Divorce is increasing, not decreasing, says new study

Divorce is increasing, not decreasing, says new study

A new study sheds some light on the U.S. divorce rate, and what has really been going on over the past few decades. It was thought that the divorce rate was decreasing since the 1970s, but the new study paints a very different picture. According to the new research, "the age-standardized refined divorce rate increased substantially after 1990 and is now at an all-time high."

It's a startling revelation in some ways, but in others it may not mean too much. Divorce is actually a simple "device," if you want to think about it in those terms. It allows people who are married but realize that their marriage is no longer tenable to solve their problem.

That is the crux of the matter: divorce is a solution to a problem, not a problem that is in need of solving. People who are unhappy in their marriages and recognize that it is time to change are going to file for divorce regardless of the divorce rate. There will never be a magical number that the divorce rate needs to hit for people to stop divorcing. That world will never exist.

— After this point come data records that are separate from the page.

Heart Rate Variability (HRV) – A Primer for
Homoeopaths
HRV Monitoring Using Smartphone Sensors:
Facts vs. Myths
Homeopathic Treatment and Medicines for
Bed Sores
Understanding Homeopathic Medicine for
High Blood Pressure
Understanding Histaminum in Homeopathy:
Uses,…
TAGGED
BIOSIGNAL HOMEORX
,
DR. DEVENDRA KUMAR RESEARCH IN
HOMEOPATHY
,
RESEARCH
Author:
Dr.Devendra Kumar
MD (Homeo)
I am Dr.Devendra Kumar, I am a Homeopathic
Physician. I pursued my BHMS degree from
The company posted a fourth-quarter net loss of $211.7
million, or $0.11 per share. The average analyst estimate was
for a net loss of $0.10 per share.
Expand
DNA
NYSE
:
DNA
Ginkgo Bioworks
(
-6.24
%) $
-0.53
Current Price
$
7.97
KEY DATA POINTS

So in the real world where divorce happens all the time and it shouldn't be considered a problem, it is best for unhappy couples to consult an experienced family law attorney to help them get organized and prepared for their split. In some ways, this is more important for fathers who could be confronted with some complex child custody matters in their divorce.

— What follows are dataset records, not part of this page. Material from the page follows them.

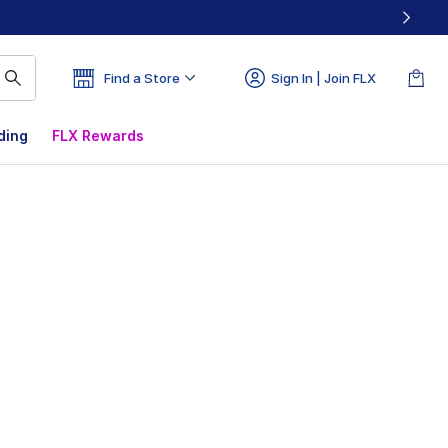
Find a Store
Sign In | Join FLX
ding
FLX Rewards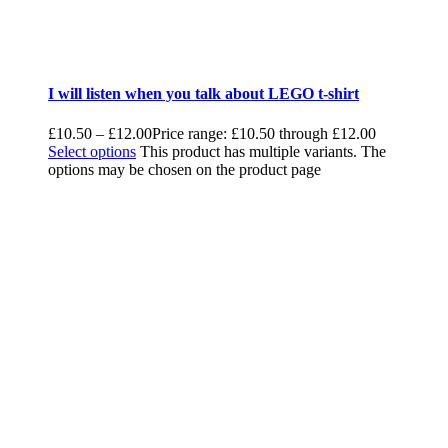
I will listen when you talk about LEGO t-shirt
£
10.50
–
£
12.00
Price range: £10.50 through £12.00
Select options
This product has multiple variants. The
options may be chosen on the product page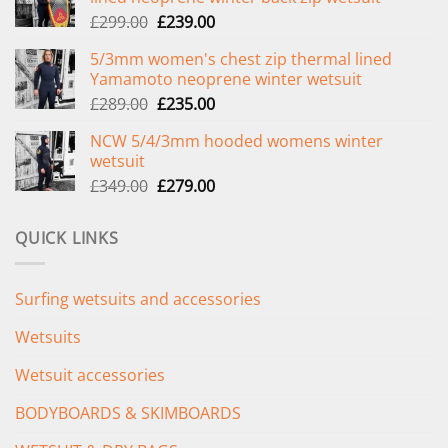
Original
Current
£
299.00
£
239.00
price
price
5/3mm women's chest zip thermal lined
was:
is:
Yamamoto neoprene winter wetsuit
£299.00.
£239.00.
Original
Current
£
289.00
£
235.00
price
price
NCW 5/4/3mm hooded womens winter
was:
is:
wetsuit
£289.00.
£235.00.
Original
Current
£
349.00
£
279.00
price
price
was:
is:
QUICK LINKS
£349.00.
£279.00.
Surfing wetsuits and accessories
Wetsuits
Wetsuit accessories
BODYBOARDS & SKIMBOARDS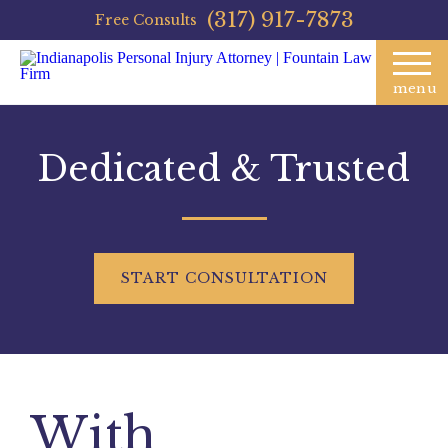
(317) 917-7873
Free Consults
menu
Dedicated & Trusted
START
CONSULTATION
With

Source: Huffington Post, "Is the US Divorce Rate Going Up Rather Than Going Down?," Robert Hughes Jr., March 6, 2014

Wednesday, August 13, 2014

Hiding assets during divorce? Prepare for a tax audit

Hiding assets during divorce? Prepare for a tax audit

Going through the divorce process can be a stressful experience. After all, couples are put in a position to split up nearly every aspect of the years they spent together. For some couples, addressing the financial aspects of divorce can become particularly contentious, since both parties want to maintain a sense of financial security after divorce.

From time to time, one spouse might be inclined to conceal marital assets during divorce in order to avoid splitting them. In addition to the possibility of a contested divorce settlement, this can also open the door to a tax audit conducted by the Internal Revenue Service.

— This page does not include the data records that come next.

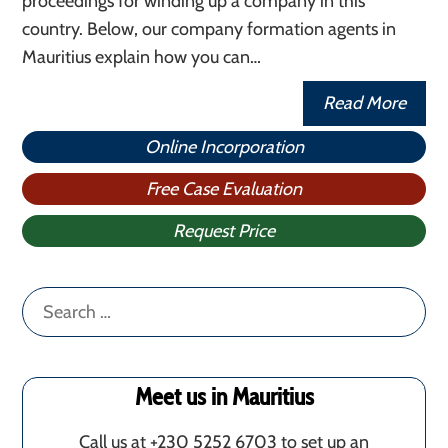
proceedings for winding up a company in this
country. Below, our company formation agents in
Mauritius explain how you can…
Read More
Online Incorporation
Free Case Evaluation
Request Price
Search
for:
Meet us in Mauritius
Call us at +230 5252 6703 to set up an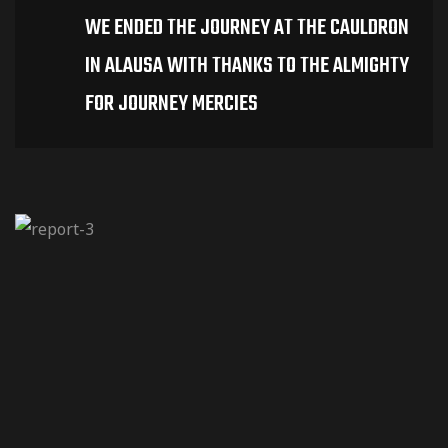
WE ENDED THE JOURNEY AT THE CAULDRON
IN ALAUSA WITH THANKS TO THE ALMIGHTY
FOR JOURNEY MERCIES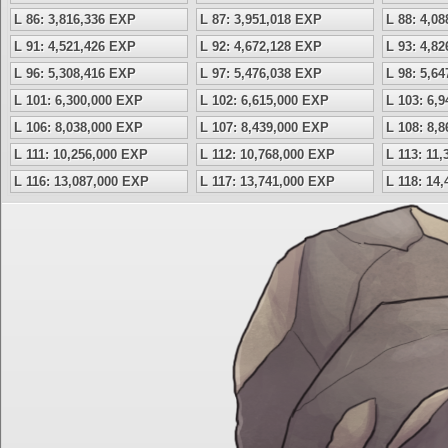
L 86: 3,816,336 EXP
L 87: 3,951,018 EXP
L 88: 4,0
L 91: 4,521,426 EXP
L 92: 4,672,128 EXP
L 93: 4,8
L 96: 5,308,416 EXP
L 97: 5,476,038 EXP
L 98: 5,6
L 101: 6,300,000 EXP
L 102: 6,615,000 EXP
L 103: 6,
L 106: 8,038,000 EXP
L 107: 8,439,000 EXP
L 108: 8,
L 111: 10,256,000 EXP
L 112: 10,768,000 EXP
L 113: 11
L 116: 13,087,000 EXP
L 117: 13,741,000 EXP
L 118: 14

Every year, people indicate their marital status on income tax filings to federal (and Georgia) officials. Because some people choose to hide assets during divorce, this could be viewed as a signal to initiate an audit. Even if both spouses have been transparent about their assets, and don't have to worry about tax violations, an audit is still an intimidating experience.

One other thing to keep in mind: Hidden assets might automatically be reported to the IRS. According to a report from Forbes, judges are legally bound to notify officials about potential inconsistencies in asset reporting found during divorce.

This may be of particular concern in divorces that involve a significant amount of assets. Transferring a large amount of funds, which is likely to happen in a high-asset divorce case, might be of particular interest for investigators looking to find issues in tax filings.

Ultimately, it may be best to work through divorce in an amicable fashion. By aiming toward a fair settlement, both spouses expect a stable post-divorce financial situation. Not only that, but this could prevent a whole host of unwelcome legal issues from springing up.